Regardless of how organizations go about it, the fact is that they must begin moving their networks in a new direction if they wish to progress at the pace their business needs to. Fully-meshed, end-to-end architecture offers an open ecosystem in which businesses can begin freely automating, integrating and reinventing traditional processes without a high level of complexity. This time freedom enables IT to begin reimagining business outcomes. The use of open, integrated, future-proof technology opens new doors of opportunity to do so.

Security

With billions of IoT devices directly communicating and sharing data, organizations are now operating in an essentially borderless network—or as I like to call it, the everywhere perimeter. While this everywhere perimeter enables organizations to operate with unmatched agility and ease, it can also destroy companies if left unprotected. As one can imagine, the strategy and technology needed to protect a virtually borderless network look drastically different than those protected by a traditional firewall or legacy network architecture (Static VLANs, ACLs). This is exactly why IT needs to flex its strategic muscles and identify a stronger security approach, one that safeguards the organization with a near impenetrable network that significantly minimizes security risks and reduces exposure.
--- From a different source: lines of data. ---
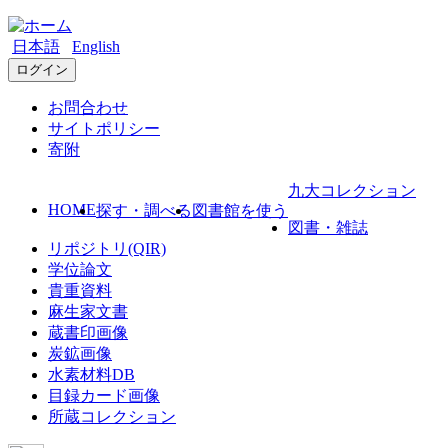
日本語
English
ログイン
お問合わせ
サイトポリシー
寄附
九大コレクション
HOME
探す・調べる
図書館を使う
図書・雑誌
リポジトリ(QIR)
学位論文
貴重資料
麻生家文書
蔵書印画像
炭鉱画像
水素材料DB
目録カード画像
所蔵コレクション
An end-to-end meshed networking architecture lets organizations quickly and securely enable services across the network anywhere they are consumed (i.e., personal mobile device, Wi-Fi hotspot, corporate campus). This is done through end-to-end network segmentation, which is widely considered to be the holy grail of network security today. Comprised of three core components—hyper-segmentation, native stealth and automated elasticity—this solution ensures organizations have the necessary framework for next-generation cybersecurity defense. By minimizing security risks in this way, organizations can ensure they are maximizing the value of IT. Lay the foundation right first, then focus on business process workflow automation. Doing the opposite or simply ignoring the foundation will cause pain and slow down your business transformation while making it extremely difficult to maximize the benefits of, for example, IOT.

In the end, every important business initiative requires time. Organizations won’t be able to reinvent themselves if their IT department has none to spare.